Prompt - Only one stretch of the data below should be repeated: the lines from the line containing "trale, Sonnenburgstr. 1." through the line containing "Wally Raimund, Tischler, Jahnstr. 10.", inclusive, exactly as they are.

[Records from a data collection]

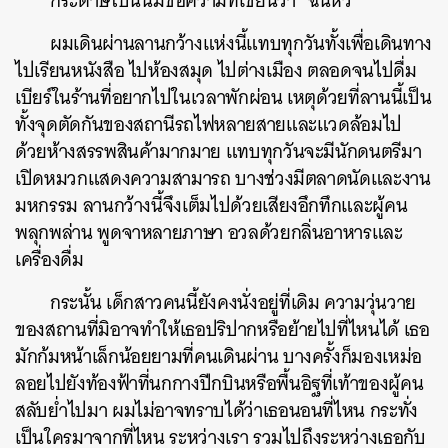
กระดาษใบนั้นมีข้อความที่เขียนว่า “ฉันหิว”
ผมเดินผ่านลานกว้างแห่งนี้แทบทุกวันทั้งเพื่อเดินทาง
ไปเรียนหนังสือ ไปห้องสมุด ไปต่างเมือง ตลอดจนไปดื่ม
เบียร์ในร้านที่อยากไปในเวลาพักผ่อน เหตุด้วยที่ลานนี้เป็น
ทั้งจุดตัดกันของสถานีรถไฟหลายสายและแวดล้อมไป
ด้วยห้างสรรพสินค้ามากมาย แทบทุกวันจะมีนักดนตรีมา
เปิดหมวกแสดงความสามารถ บางช่วงมีตลาดนัดและงาน
มหกรรม ลานกว้างนี้จึงเต็มไปด้วยเสียงอึกทึกและผู้คน
พลุกพล่าน พูดจาหลายภาษา อวลด้วยกลิ่นอาหารและ
เครื่องดื่ม
กระนั้น เด็กสาวคนนี้ยังคงนั่งอยู่ที่เดิม ความวุ่นวาย
ของสถานที่มิอาจทำให้เธอปริปากหรือย้ายไปที่ไหนได้ เธอ
มักก้มหน้าเล็กน้อยยามที่คนเดินผ่าน บางครั้งก็มองเหม่อ
ลอยไปยังท้องฟ้าที่นกกางปีกบินหรือพื้นอิฐที่เท้าของผู้คน
สลับย่ำไปมา ผมไม่อาจทราบได้ว่าเธอนอนที่ไหน กระทั่ง
เป็นใครมาจากที่ไหน ระหว่างเรา รวมไปถึงระหว่างเธอกับ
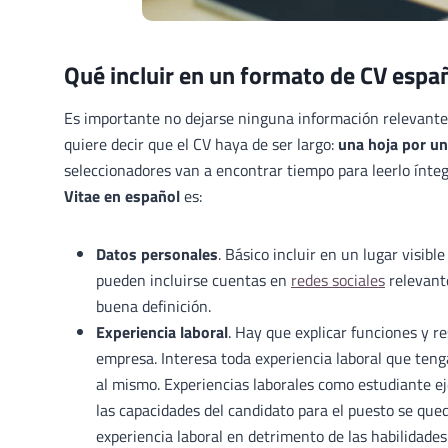
Qué incluir en un formato de CV espa
Es importante no dejarse ninguna información relevante
quiere decir que el CV haya de ser largo:
una hoja por un
seleccionadores van a encontrar tiempo para leerlo ínte
Vitae en español
es:
Datos personales
. Básico incluir en un lugar visibl
pueden incluirse cuentas en
redes sociales
relevante
buena definición.
Experiencia laboral
. Hay que explicar funciones y r
empresa. Interesa toda experiencia laboral que teng
al mismo. Experiencias laborales como estudiante e
las capacidades del candidato para el puesto se que
experiencia laboral en detrimento de las habilidades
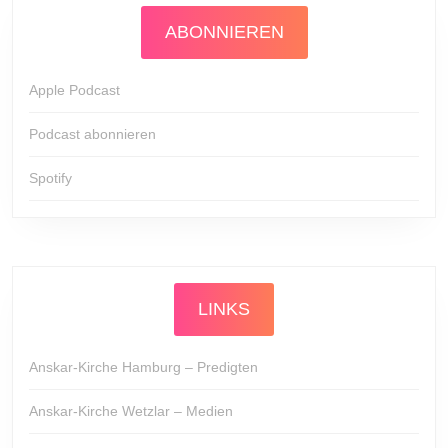
ABONNIEREN
Apple Podcast
Podcast abonnieren
Spotify
LINKS
Anskar-Kirche Hamburg – Predigten
Anskar-Kirche Wetzlar – Medien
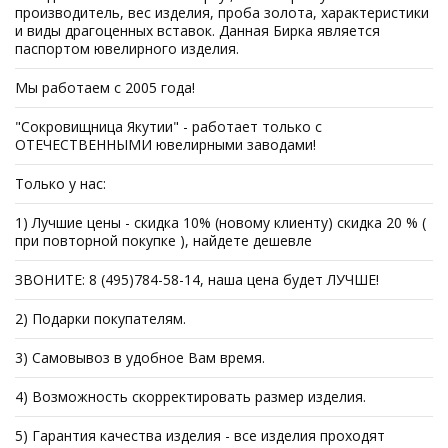
производитель, вес изделия, проба золота, характеристики
и виды драгоценных вставок. Данная Бирка является
паспортом ювелирного изделия.
Мы работаем с 2005 года!
"Сокровищница Якутии" - работает только с
ОТЕЧЕСТВЕННЫМИ ювелирными заводами!
Только у нас:
1) Лучшие цены - скидка 10% (новому клиенту) скидка 20 % (
при повторной покупке ), найдете дешевле
ЗВОНИТЕ: 8 (495)784-58-14, наша цена будет ЛУЧШЕ!
2) Подарки покупателям.
3) Самовывоз в удобное Вам время.
4) Возможность скорректировать размер изделия.
5) Гарантия качества изделия - все изделия проходят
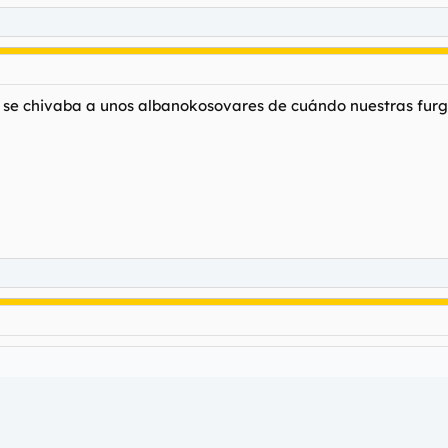
e se chivaba a unos albanokosovares de cuándo nuestras furg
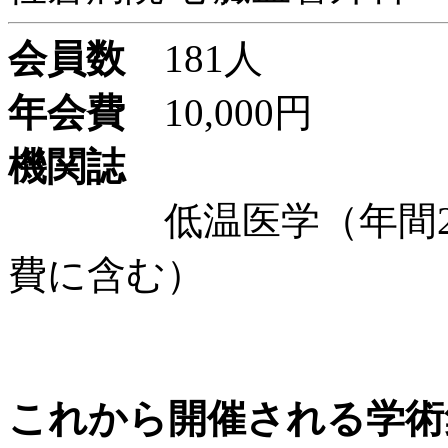
会員数
181人
年会費
10,000円
機関誌
低温医学（年間2回発
費に含む）
これから開催される学術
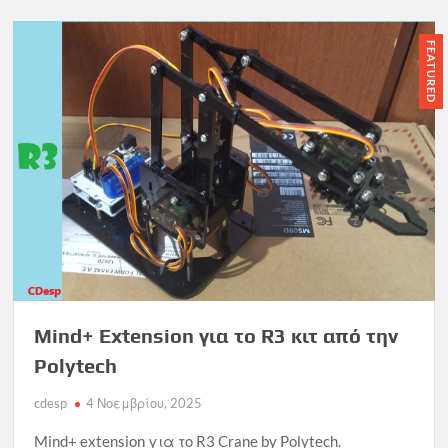
FEATURED
Mind+ Extension για το R3 κιτ από την
Polytech
cdesp
4 Νοεμβρίου, 2025
Mind+ extension για το R3 Crane by Polytech.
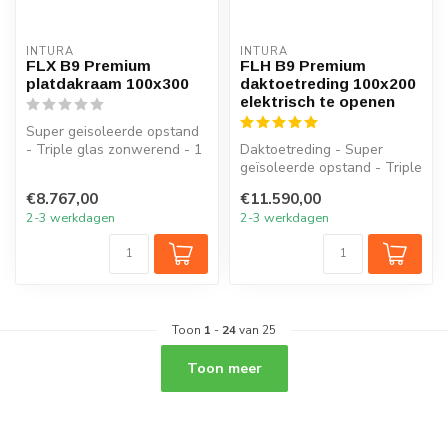
INTURA
INTURA
FLX B9 Premium
FLH B9 Premium
platdakraam 100x300
daktoetreding 100x200
elektrisch te openen
Super geisoleerde opstand
- Triple glas zonwerend - 1
Daktoetreding - Super
glasveld
geïsoleerde opstand - Triple
glas zonwerend - 1
€8.767,00
€11.590,00
glasveld
2-3 werkdagen
2-3 werkdagen
Toon
1
-
24
van 25
Toon meer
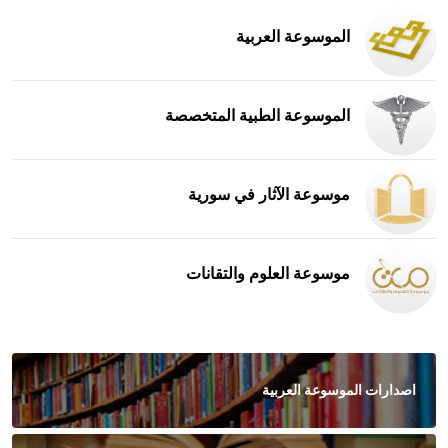
الموسوعة العربية
الموسوعة الطبية المتخصصة
موسوعة الآثار في سورية
موسوعة العلوم والتقانات
اصدارات الموسوعة العربية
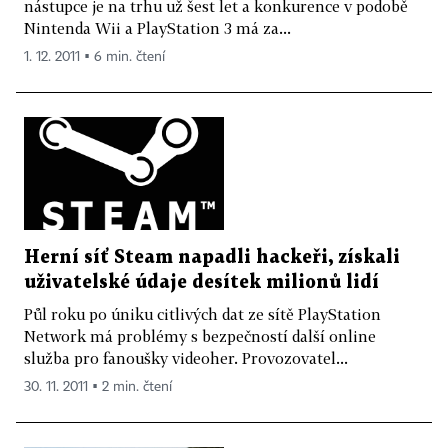
nástupce je na trhu už šest let a konkurence v podobě
Nintenda Wii a PlayStation 3 má za...
1. 12. 2011 ▪ 6 min. čtení
Herní síť Steam napadli hackeři, získali
uživatelské údaje desítek milionů lidí
Půl roku po úniku citlivých dat ze sítě PlayStation
Network má problémy s bezpečností další online
služba pro fanoušky videoher. Provozovatel...
30. 11. 2011 ▪ 2 min. čtení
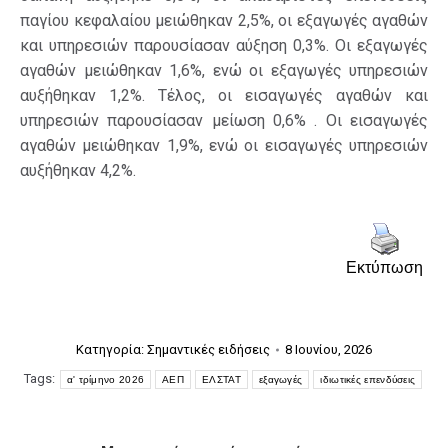
παγίου κεφαλαίου μειώθηκαν 2,5%, οι εξαγωγές αγαθών
και υπηρεσιών παρουσίασαν αύξηση 0,3%. Οι εξαγωγές
αγαθών μειώθηκαν 1,6%, ενώ οι εξαγωγές υπηρεσιών
αυξήθηκαν 1,2%. Τέλος, οι εισαγωγές αγαθών και
υπηρεσιών παρουσίασαν μείωση 0,6% . Οι εισαγωγές
αγαθών μειώθηκαν 1,9%, ενώ οι εισαγωγές υπηρεσιών
αυξήθηκαν 4,2%.
Εκτύπωση
Κατηγορία:
Σημαντικές ειδήσεις
8 Ιουνίου, 2026
Tags:
α' τρίμηνο 2026
ΑΕΠ
ΕΛΣΤΑΤ
εξαγωγές
ιδιωτικές επενδύσεις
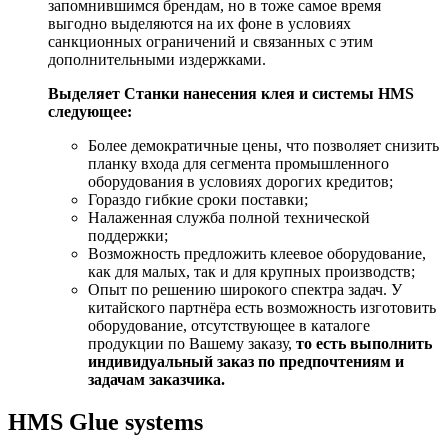
запомнившимся брендам, но в тоже самое время
выгодно выделяются на их фоне в условиях
санкционных ограничений и связанных с этим
дополнительными издержками.
Выделяет Станки нанесения клея и системы HMS
следующее:
Более демократичные цены, что позволяет снизить
планку входа для сегмента промышленного
оборудования в условиях дорогих кредитов;
Гораздо гибкие сроки поставки;
Налаженная служба полной технической
поддержки;
Возможность предложить клеевое оборудование,
как для малых, так и для крупных производств;
Опыт по решению широкого спектра задач. У
китайского партнёра есть возможность изготовить
оборудование, отсутствующее в каталоге
продукции по Вашему заказу,
то есть выполнить
индивидуальный заказ по предпочтениям и
задачам заказчика.
HMS Glue systems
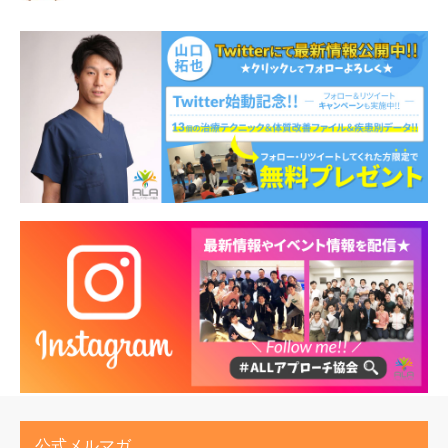
公式メルマガ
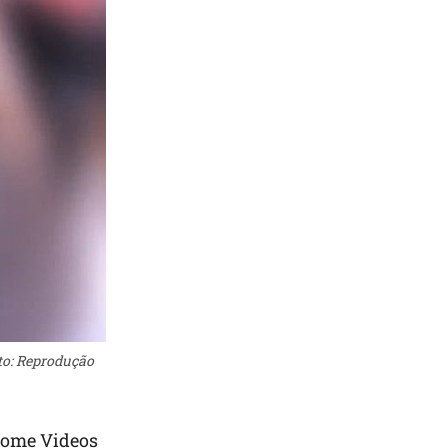
oto: Reprodução
Home Videos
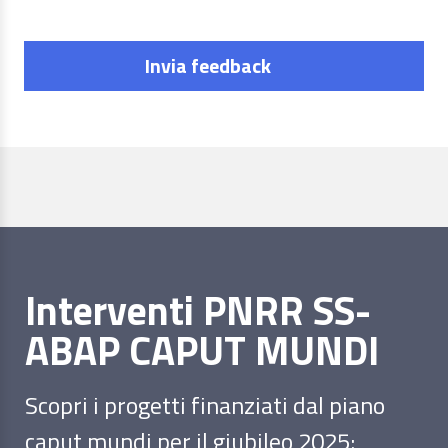
Invia feedback
Interventi PNRR SS-
ABAP CAPUT MUNDI
Scopri i progetti finanziati dal piano
caput mundi per il giubileo 2025:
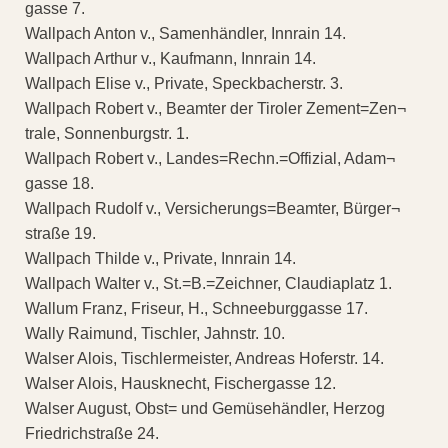
gasse 7.
Wallpach Anton v., Samenhändler, Innrain 14.
Wallpach Arthur v., Kaufmann, Innrain 14.
Wallpach Elise v., Private, Speckbacherstr. 3.
Wallpach Robert v., Beamter der Tiroler Zement=Zen¬
trale, Sonnenburgstr. 1.
Wallpach Robert v., Landes=Rechn.=Offizial, Adam¬
gasse 18.
Wallpach Rudolf v., Versicherungs=Beamter, Bürger¬
straße 19.
Wallpach Thilde v., Private, Innrain 14.
Wallpach Walter v., St.=B.=Zeichner, Claudiaplatz 1.
Wallum Franz, Friseur, H., Schneeburggasse 17.
Wally Raimund, Tischler, Jahnstr. 10.
Walser Alois, Tischlermeister, Andreas Hoferstr. 14.
Walser Alois, Hausknecht, Fischergasse 12.
Walser August, Obst= und Gemüsehändler, Herzog
Friedrichstraße 24.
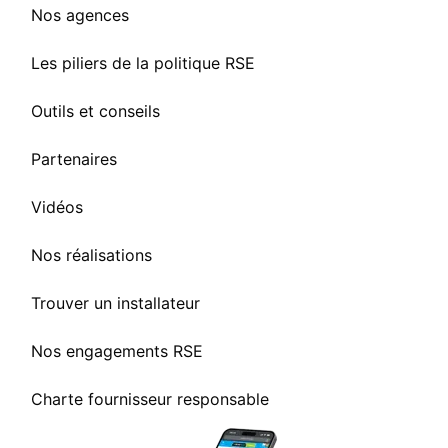
Nos agences
Les piliers de la politique RSE
Outils et conseils
Partenaires
Vidéos
Nos réalisations
Trouver un installateur
Nos engagements RSE
Charte fournisseur responsable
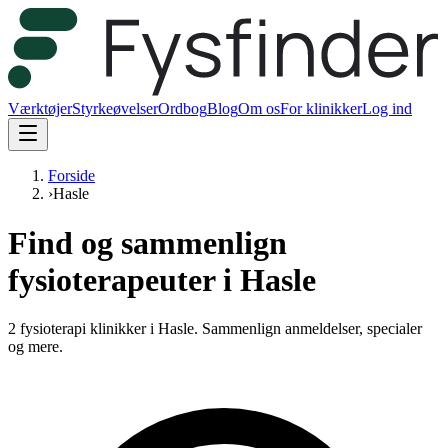
Værktøjer
Styrkeøvelser
Ordbog
Blog
Om os
For klinikker
Log ind
Forside
›
Hasle
Find og sammenlign
fysioterapeuter i Hasle
2 fysioterapi klinikker i Hasle.
Sammenlign anmeldelser, specialer
og mere.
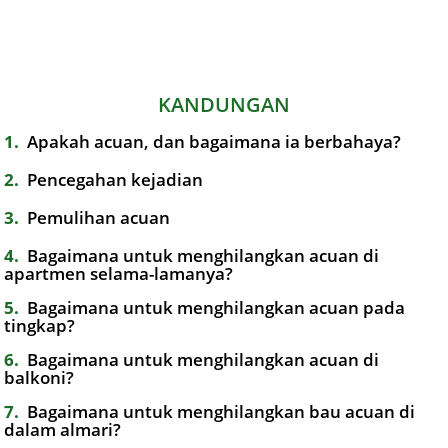
KANDUNGAN
1
Apakah acuan, dan bagaimana ia berbahaya?
2
Pencegahan kejadian
3
Pemulihan acuan
4
Bagaimana untuk menghilangkan acuan di
apartmen selama-lamanya?
5
Bagaimana untuk menghilangkan acuan pada
tingkap?
6
Bagaimana untuk menghilangkan acuan di
balkoni?
7
Bagaimana untuk menghilangkan bau acuan di
dalam almari?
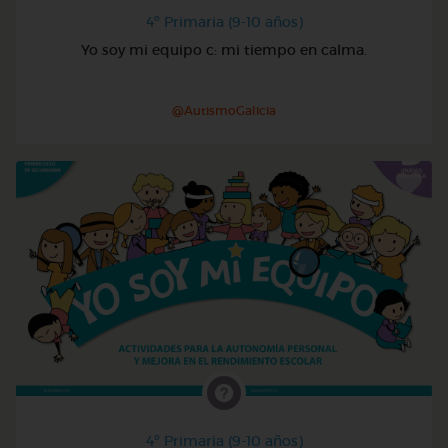
4º Primaria (9-10 años)
Yo soy mi equipo c: mi tiempo en calma.
@AutismoGalicia
4º Primaria (9-10 años)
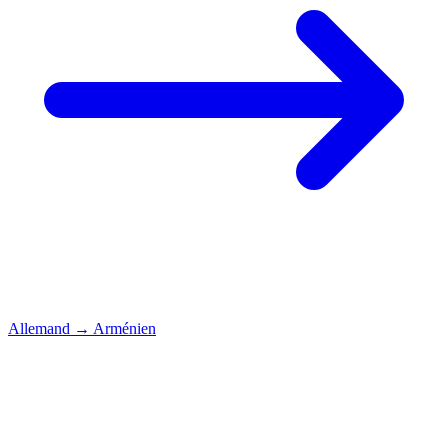
Allemand
→
Arménien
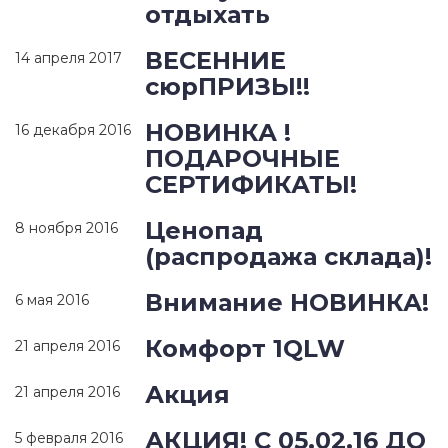
отдыхать
ВЕСЕННИЕ
14 апреля 2017
сюрПРИЗЫ!!
НОВИНКА !
16 декабря 2016
ПОДАРОЧНЫЕ
СЕРТИФИКАТЫ!
Ценопад
8 ноября 2016
(распродажа склада)!
Внимание НОВИНКА!
6 мая 2016
Комфорт 1QLW
21 апреля 2016
Акция
21 апреля 2016
АКЦИЯ! С 05.02.16 ДО
5 февраля 2016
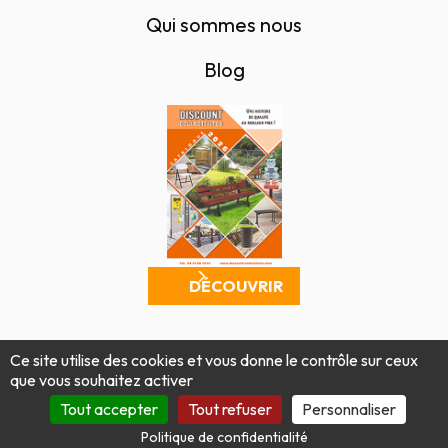
Qui sommes nous
Blog
DÉCOUVRIR
Mentions légales
Politique de confidentialité
Ce site utilise des cookies et vous donne le contrôle sur ceux
Conditions générales de vente
Plan du site
que vous souhaitez activer
Produit par Tout Simplement Digital
Tout accepter
Tout refuser
Personnaliser
Politique de confidentialité
Site protégé par reCAPTCHA.
Vie privée
-
Termes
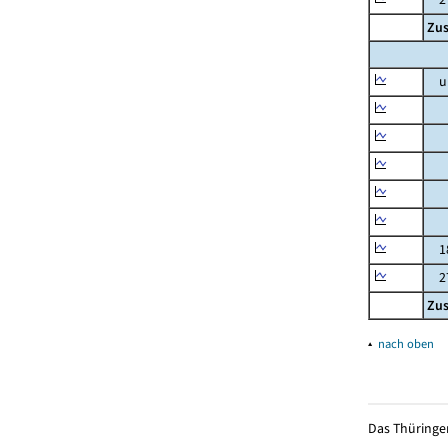
Zu
un
un
3 
6 
10
15
18
27 
Zu
▴
nach oben
Das Thüringer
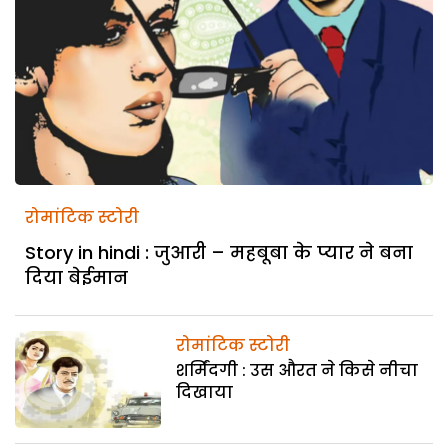
रोमांटिक स्टोरी
Story in hindi : जुआरी – महबूबा के प्यार ने बना
दिया बेईमान
रोमांटिक स्टोरी
शर्मिंदगी : उस औरत ने किसे नीचा
दिखाया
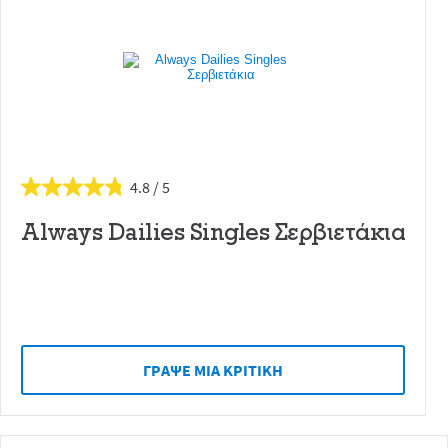
4.8
Always Dailies Singles Σερβιετάκια
ΓΡAΨΕ ΜIΑ ΚΡΙΤΙΚH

Result of the exercise -
trale, Sonnenburgstr. 1.
Wallpach Robert v., Landes=Rechn.=Offizial, Adam¬
gasse 18.
Wallpach Rudolf v., Versicherungs=Beamter, Bürger¬
straße 19.
Wallpach Thilde v., Private, Innrain 14.
Wallpach Walter v., St.=B.=Zeichner, Claudiaplatz 1.
Wallum Franz, Friseur, H., Schneeburggasse 17.
Wally Raimund, Tischler, Jahnstr. 10.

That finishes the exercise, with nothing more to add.